PROBLEM TO SOLVE.
Before copying, remove every picture, and then repeat all entries below precisely as written.

(Saved entries)
---*---
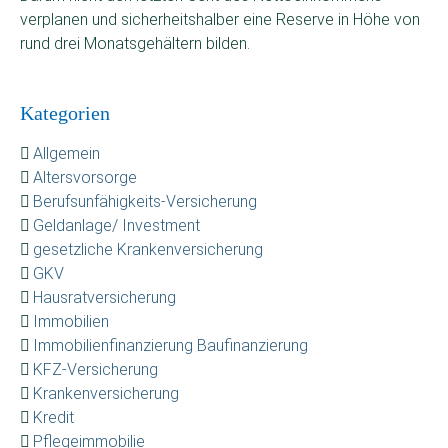
verplanen und sicherheitshalber eine Reserve in Höhe von
rund drei Monatsgehältern bilden.
Kategorien
Allgemein
Altersvorsorge
Berufsunfähigkeits-Versicherung
Geldanlage/ Investment
gesetzliche Krankenversicherung
GKV
Hausratversicherung
Immobilien
Immobilienfinanzierung Baufinanzierung
KFZ-Versicherung
Krankenversicherung
Kredit
Pflegeimmobilie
---*---
SOLUTION BELOW.
verplanen und sicherheitshalber eine Reserve in Höhe von
rund drei Monatsgehältern bilden.
Kategorien
Allgemein
Altersvorsorge
Berufsunfähigkeits-Versicherung
Geldanlage/ Investment
gesetzliche Krankenversicherung
GKV
Hausratversicherung
Immobilien
Immobilienfinanzierung Baufinanzierung
KFZ-Versicherung
Krankenversicherung
Kredit
Pflegeimmobilie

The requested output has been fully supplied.